Page images and extracted text
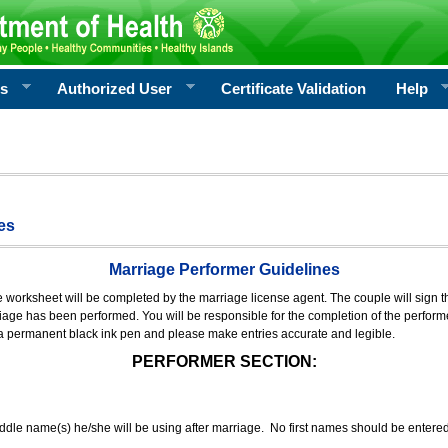
rs
Authorized User
Certificate Validation
Help
es
Marriage Performer Guidelines
e worksheet will be completed by the marriage license agent. The couple will sign th
age has been performed. You will be responsible for the completion of the performer
 a permanent black ink pen and please make entries accurate and legible.
PERFORMER SECTION:
middle name(s) he/she will be using after marriage. No first names should be entere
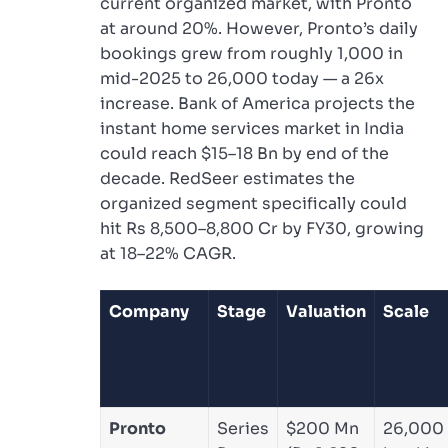
current organized market, with Pronto
at around 20%. However, Pronto’s daily
bookings grew from roughly 1,000 in
mid-2025 to 26,000 today — a 26x
increase. Bank of America projects the
instant home services market in India
could reach $15–18 Bn by end of the
decade. RedSeer estimates the
organized segment specifically could
hit Rs 8,500–8,800 Cr by FY30, growing
at 18–22% CAGR.
Company
Stage
Valuation
Scale
Pronto
Series
$200 Mn
26,000 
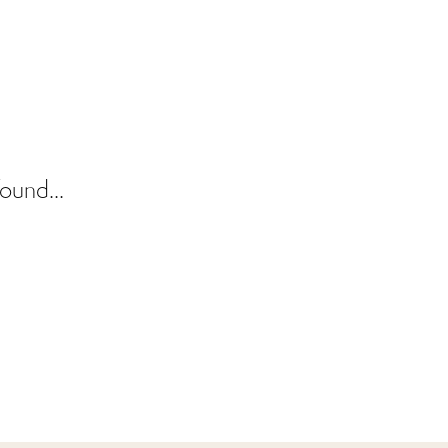
ound...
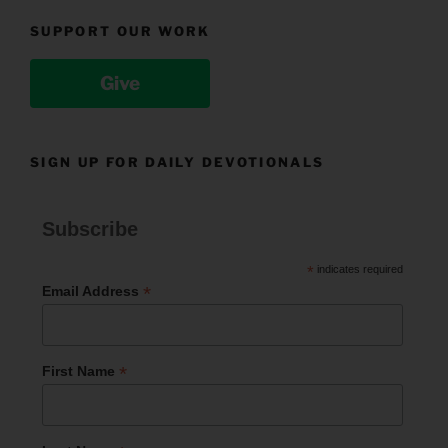
SUPPORT OUR WORK
Give
SIGN UP FOR DAILY DEVOTIONALS
Subscribe
*
indicates required
*
Email Address
*
First Name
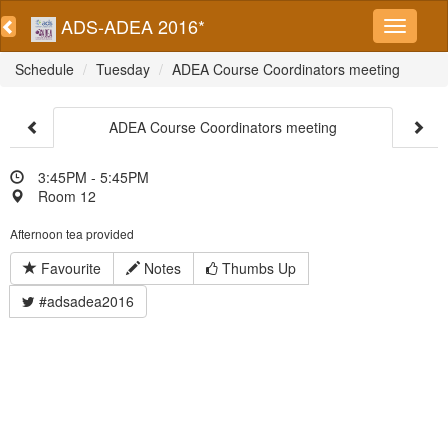
ADS-ADEA 2016*
Schedule
Tuesday
ADEA Course Coordinators meeting
ADEA Course Coordinators meeting
3:45PM - 5:45PM
Room 12
Afternoon tea provided
Favourite
Notes
Thumbs Up
#adsadea2016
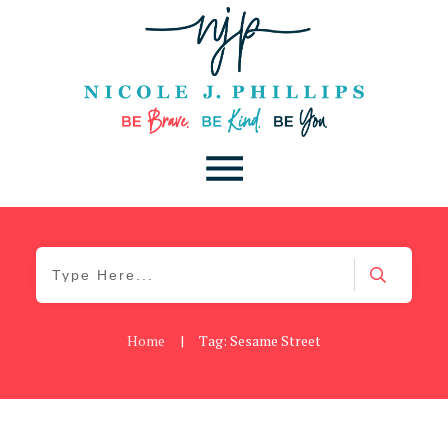
Home
|
Tag: Sesame Street
Daily
,
Podcast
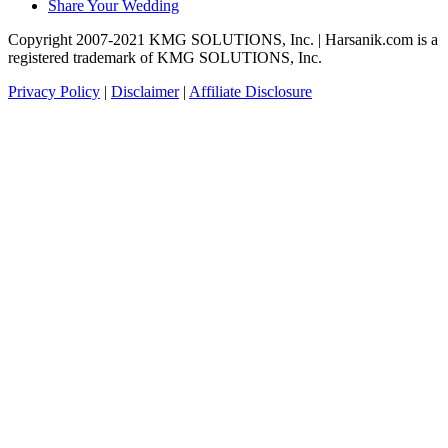
Share Your Wedding
Copyright 2007-2021 KMG SOLUTIONS, Inc. | Harsanik.com is a
registered trademark of KMG SOLUTIONS, Inc.
Privacy Policy
|
Disclaimer
|
Affiliate Disclosure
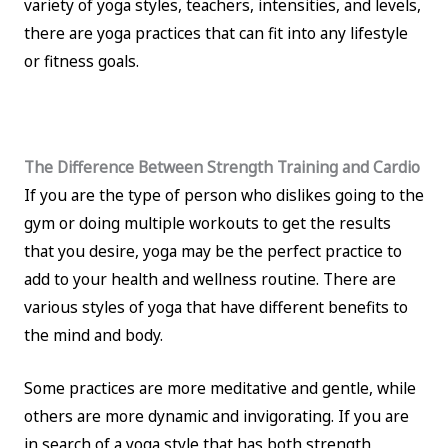
variety of yoga styles, teachers, intensities, and levels,
there are yoga practices that can fit into any lifestyle
or fitness goals.
The Difference Between Strength Training and Cardio
If you are the type of person who dislikes going to the
gym or doing multiple workouts to get the results
that you desire, yoga may be the perfect practice to
add to your health and wellness routine. There are
various styles of yoga that have different benefits to
the mind and body.
Some practices are more meditative and gentle, while
others are more dynamic and invigorating. If you are
in search of a yoga style that has both strength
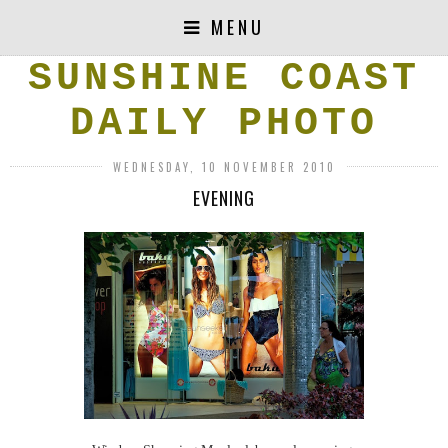
MENU
SUNSHINE COAST
DAILY PHOTO
WEDNESDAY, 10 NOVEMBER 2010
EVENING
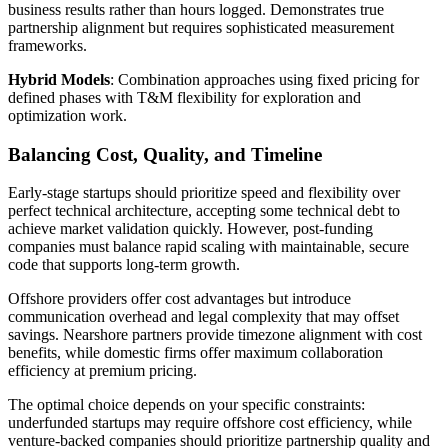
business results rather than hours logged. Demonstrates true
partnership alignment but requires sophisticated measurement
frameworks.
Hybrid Models
: Combination approaches using fixed pricing for
defined phases with T&M flexibility for exploration and
optimization work.
Balancing Cost, Quality, and Timeline
Early-stage startups should prioritize speed and flexibility over
perfect technical architecture, accepting some technical debt to
achieve market validation quickly. However, post-funding
companies must balance rapid scaling with maintainable, secure
code that supports long-term growth.
Offshore providers offer cost advantages but introduce
communication overhead and legal complexity that may offset
savings. Nearshore partners provide timezone alignment with cost
benefits, while domestic firms offer maximum collaboration
efficiency at premium pricing.
The optimal choice depends on your specific constraints:
underfunded startups may require offshore cost efficiency, while
venture-backed companies should prioritize partnership quality and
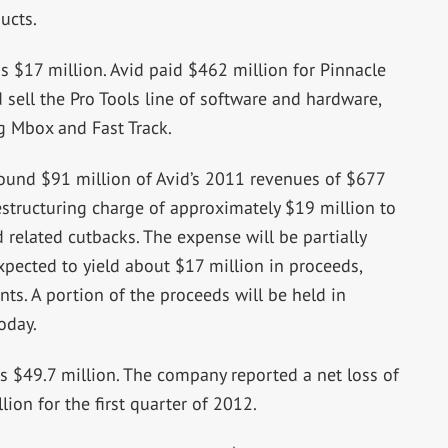
ucts.
s $17 million. Avid paid $462 million for Pinnacle
 sell the Pro Tools line of software and hardware,
ng Mbox and Fast Track.
round $91 million of Avid’s 2011 revenues of $677
estructuring charge of approximately $19 million to
d related cutbacks. The expense will be partially
expected to yield about $17 million in proceeds,
ts. A portion of the proceeds will be held in
oday.
s $49.7 million. The company reported a net loss of
ion for the first quarter of 2012.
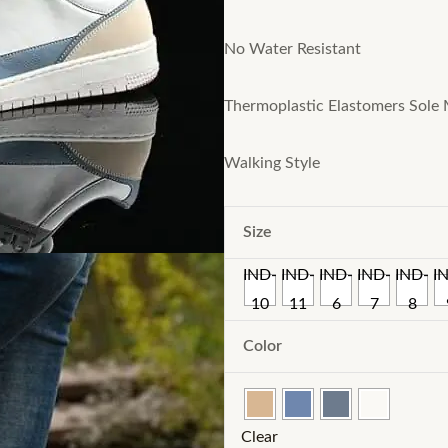
No Water Resistant
Thermoplastic Elastomers Sole 
Walking Style
Size
IND-
IND-
IND-
IND-
IND-
I
10
11
6
7
8
Color
Clear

_DIRECTIONS FOR THIS TASK:_
Print, from the entries above, the line with "variety of yoga", the line with "If you are the" and all lines between them, exactly and with nothing else.

_WRITTEN ANSWER:_
variety of yoga styles, teachers, intensities, and levels,
there are yoga practices that can fit into any lifestyle
or fitness goals.
The Difference Between Strength Training and Cardio
If you are the type of person who dislikes going to the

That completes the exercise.